Siempre han sido los Ministros de Hacienda de las personas más odiadas de un país. Es algo lógico ya que son los encargados de poner cara al Estado que extrae nuestros recursos y ahorros para mayor gloria del sector público y el mantenimiento de sus privilegios, a costa de los contribuyentes. Pero la carrera alcista de los impuestos y del gasto público iniciada por el Gobierno de Zapatero y continuada por el de Rajoy nos ha llevado a lugares insospechados de asfixia económica y estrangulamiento de la economía. Mientras el sector privado ha realizado un ajuste duro, el sector público apenas la ha iniciado. Por esa razón, son especialmente dolorosas las declaraciones de Cristóbal Montoro realizadas en los últimos dias del año:” Me permitirán que trate de recaudar más“. A costa de quién y por cuánto tiempo es lo que habría que preguntarse. Aparte de sus risas nerviosas en muchas de sus comparecencias se olvida de un supuesto básico: disminuyendo impuestos recaudará más a largo plazo y dará libertad a los ciudadanos para gastar su dinero. Pero claro, eso a quién se está comportando de un modo parecido a como lo haría Llamazares en su puesto no parece importarle mucho.

Montoro inauguró el Gobierno de Rajoy en Diciembre de 2011 con una espectacular subida del IRPF, recargo extraordinario de solidaridad lo llamó, que dejó soliviantadas a las bases naturales de votantes del PP, profesionales y clases medias, además de a los pocos ahorradores que iban quedando en este país. No contento con eso, se subieron otros 30 impuestos como un regalo especial. El caso de la subida del IVA es especialmente llamativo por firme rechazo de Montoro y Rajoy cuando estaban en la oposición. Una vez en el Gobierno, lo subieron igual que Zapatero. No se les votó para realizar la misma política económica que nos llevó al desastre. Afortunadamente, nos queda la hemeroteca para recordárselo.

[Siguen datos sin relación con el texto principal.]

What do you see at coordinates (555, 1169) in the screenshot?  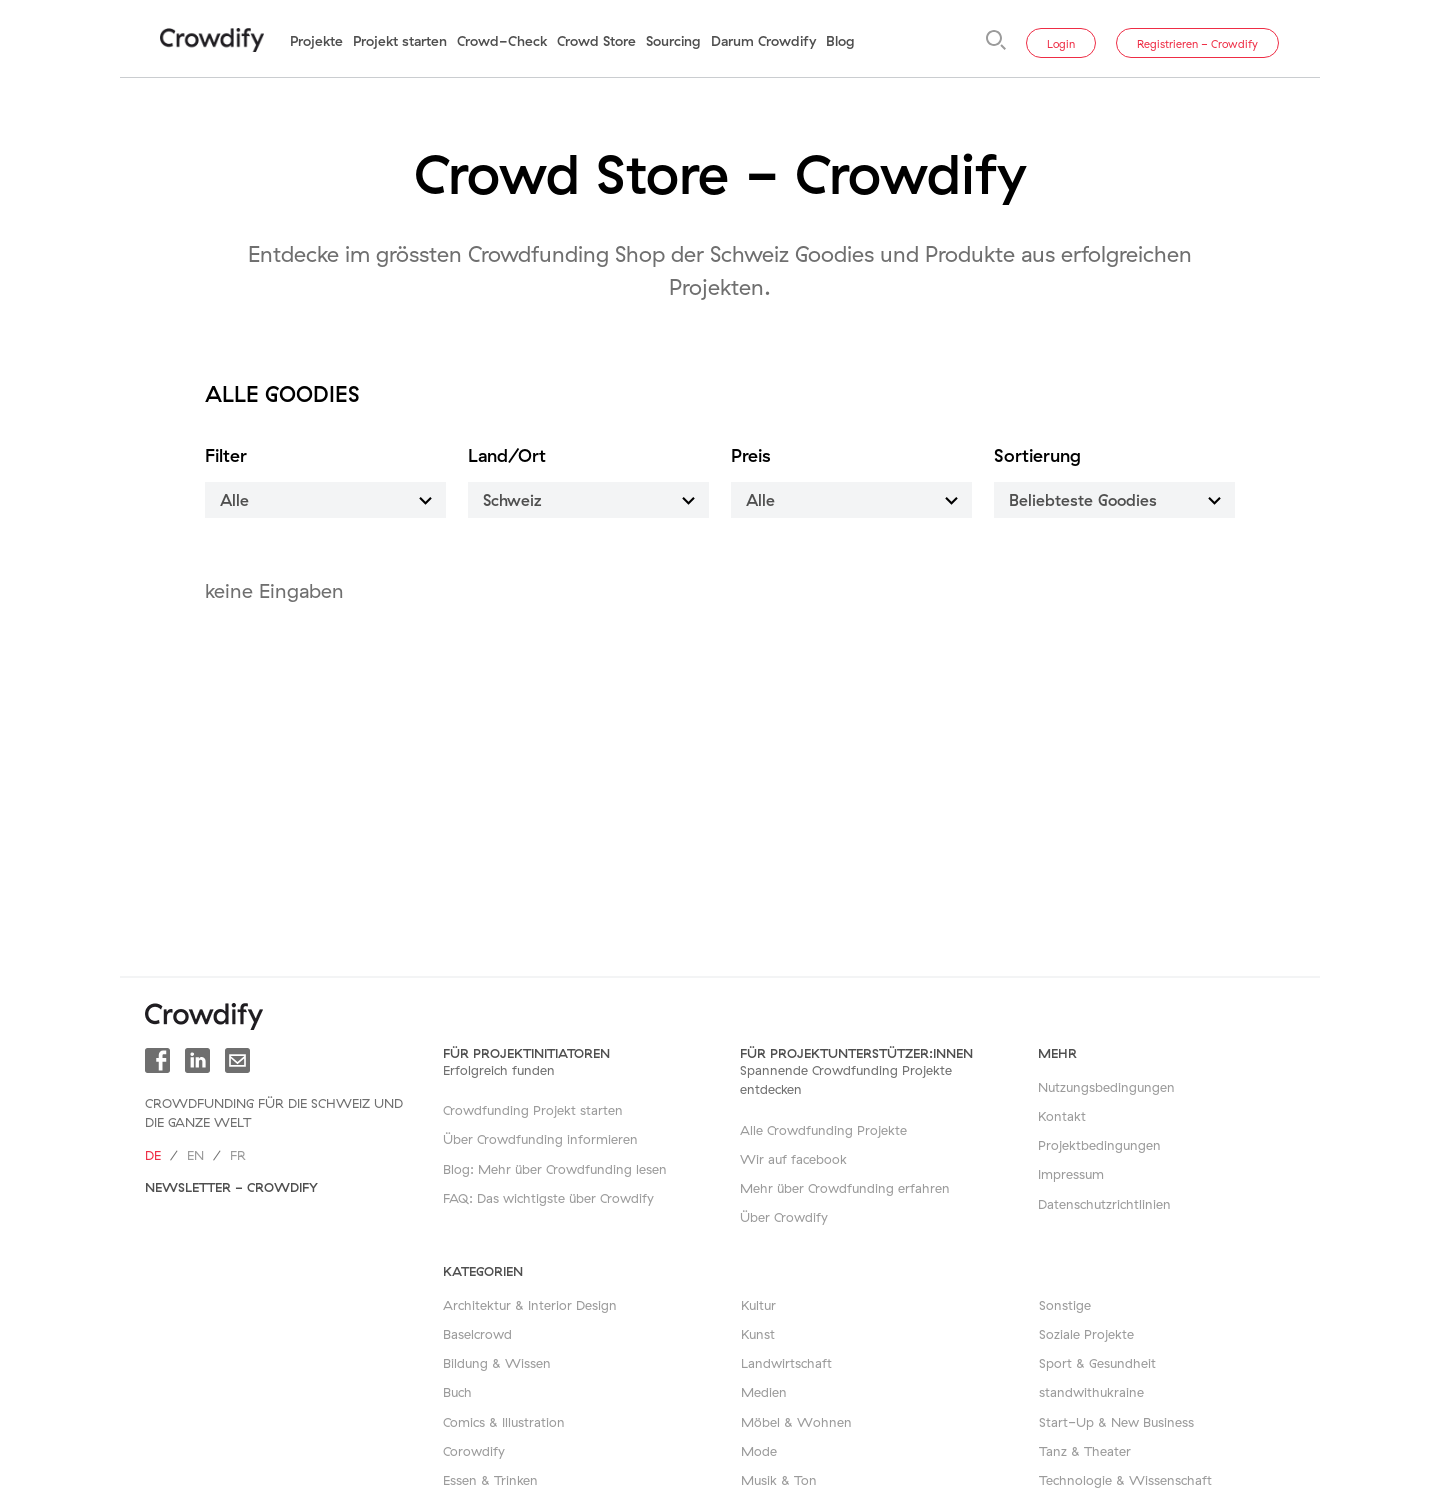 I see `Blog: Mehr über Crowdfunding lesen` at bounding box center [555, 1169].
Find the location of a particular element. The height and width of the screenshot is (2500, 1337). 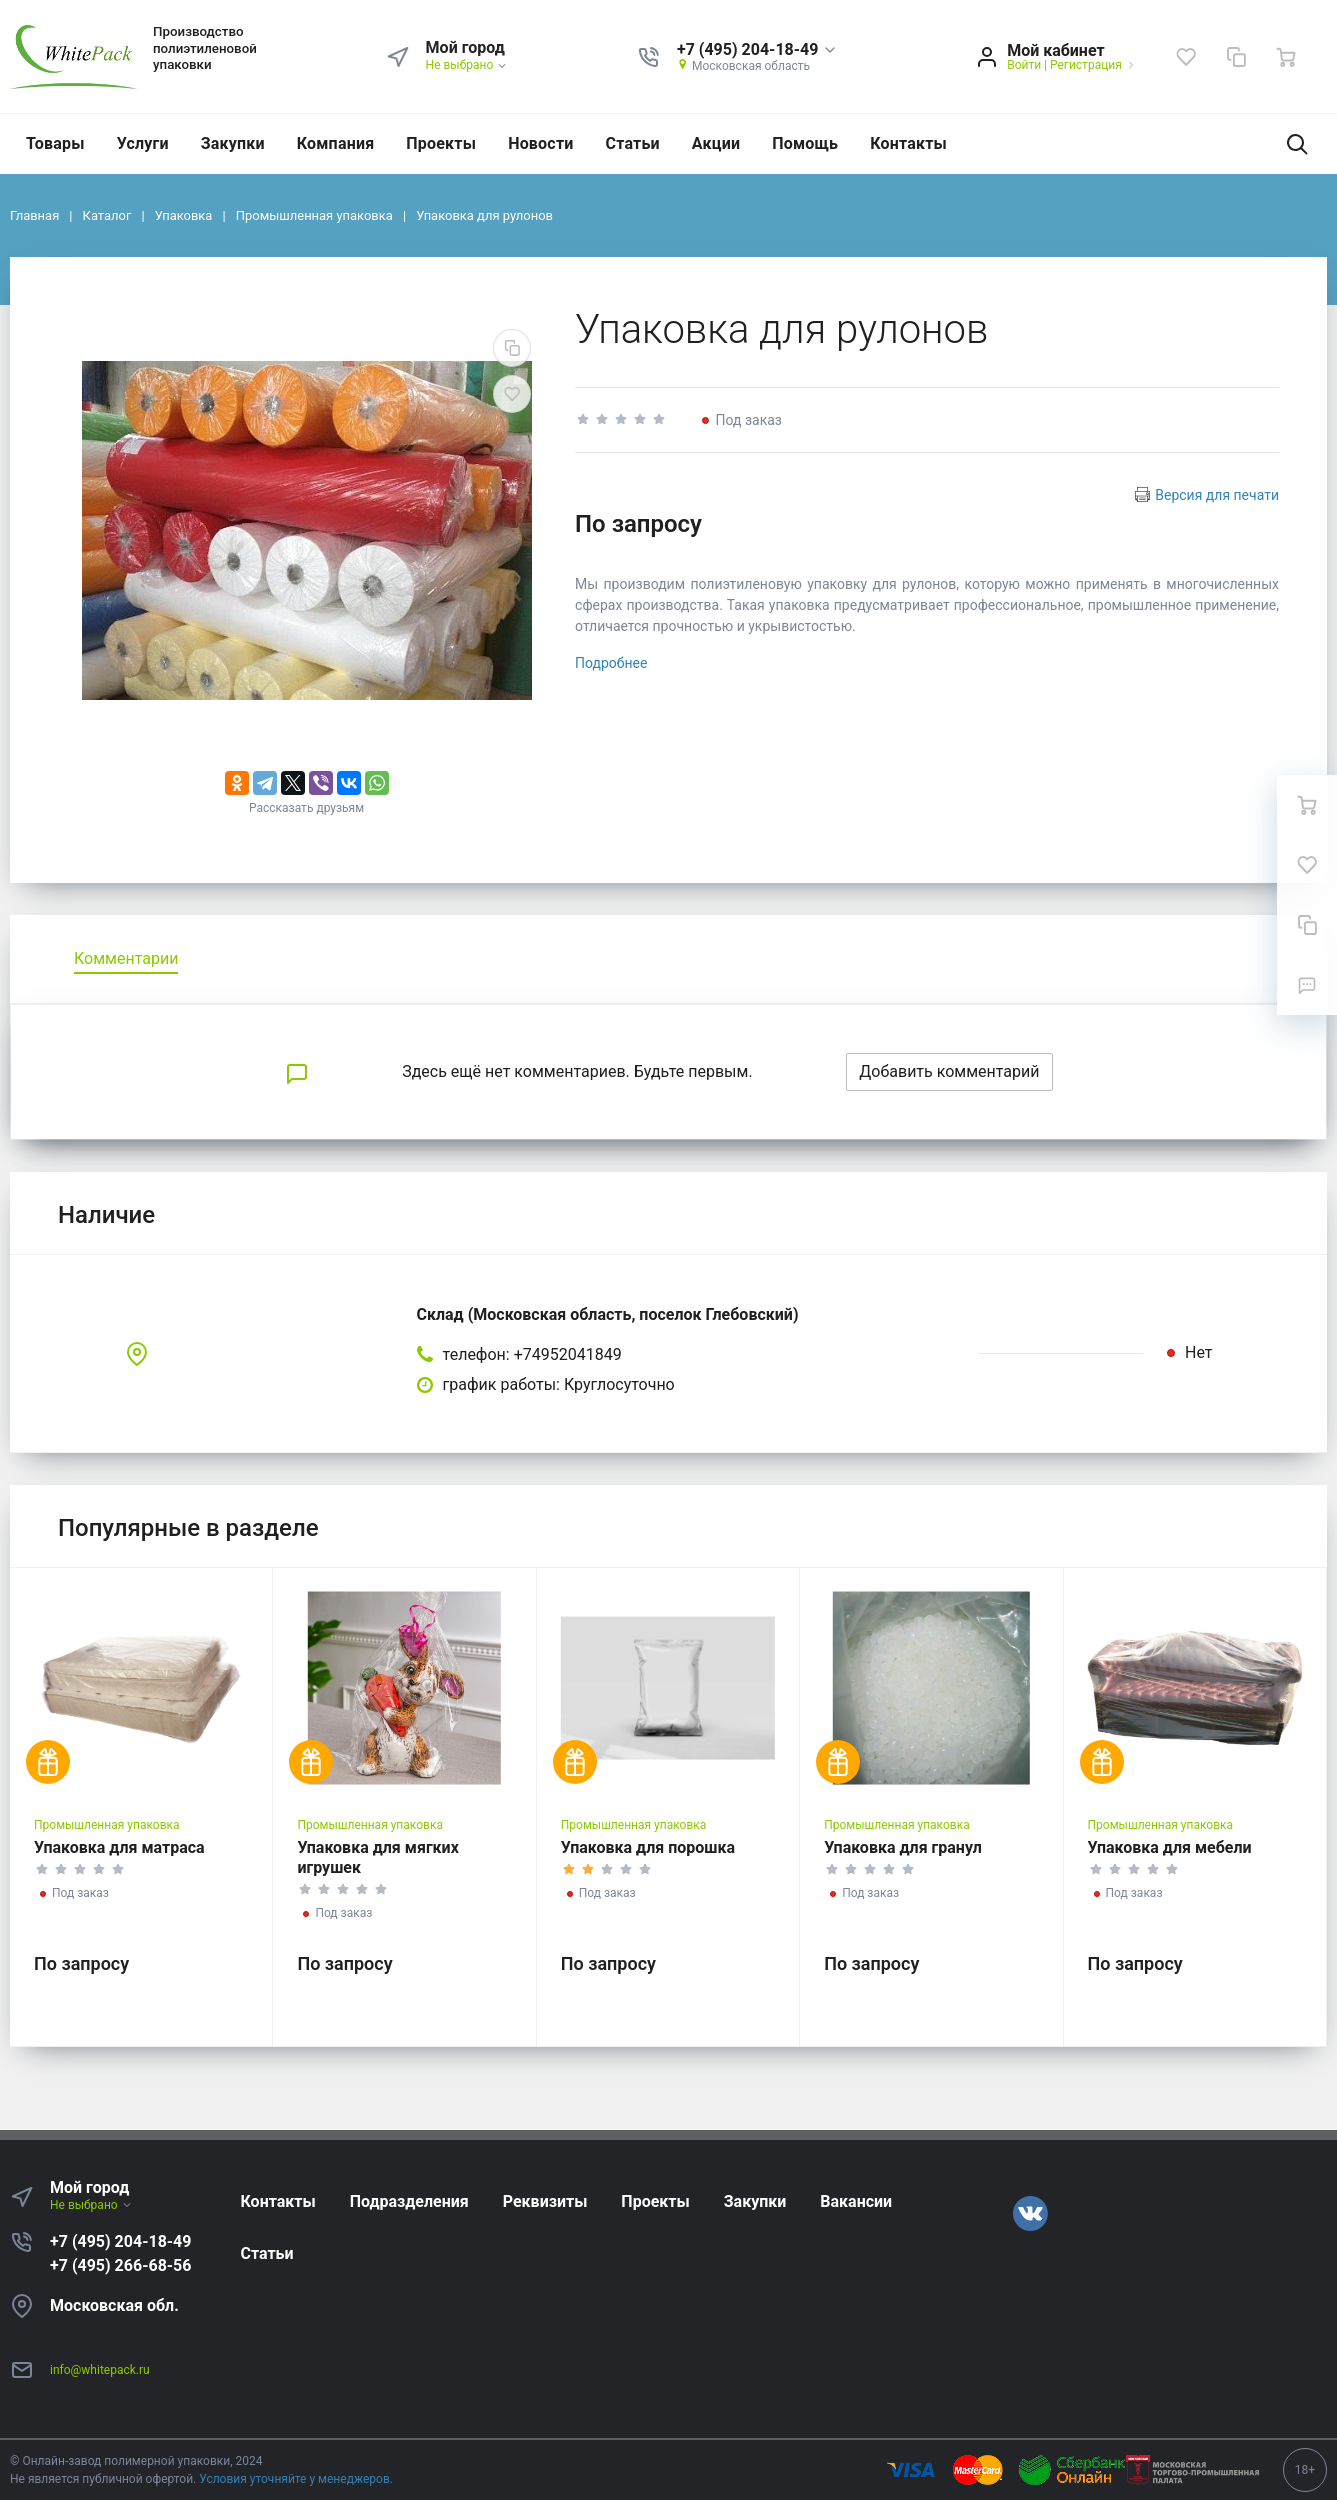 Войти is located at coordinates (1024, 65).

Según nos han estado vendiendo en los dos últimos meses, con 2013 se acaba la recesión, la crisis y se inicia el crecimiento económico. Una verdad a medias que no nos debe impedir ver el bosque tras los árboles. Es cierto que el fantasma del rescate se ha alejado y la prima de riesgo está por debajo de los 230 puntos( habiendo superado los 600 ampliamente). A pesar de eso, el principal causante de la crisis, el Estado, no ha realizado los ajustes necesarios para salir de la crisis mejor de lo que entró, al contrario. Seguimos teniendo el problema de un Estado sobredimensionado( 17 autonomías que son 17 miniestados), con diversas regulaciones que se solapan unas con otras y que dificultan la unidad de mercado dentro del propio país, que aumenta su voracidad para mantener su nivel de vida en competición con otros entes públicos por ver quién recauda más. Una vez pinchada la burbuja inmobiliaria, el nivel de ingresos del Estado cayó en picado y para mantener sus privilegios la opción fue clara: voracidad fiscal y aumento de impuestos si querían mantener su nivel de gasto.

La mejor defición que he leído en este tiempo sobre la subida de impuestos de este Gobierno, sobre todo la inaugural de Diciembre de 2011, es la del profesor Juan Ramón Rallo: rejonazo fiscal. Los Reyes Magos del Estado no son los padres de Cristóbal Montoro. Son los padres de todos nosotros. Y nosotros mismos.

Imitando a Carlos Rodríguez Braun: Feliz 2014, a pesar del Gobierno.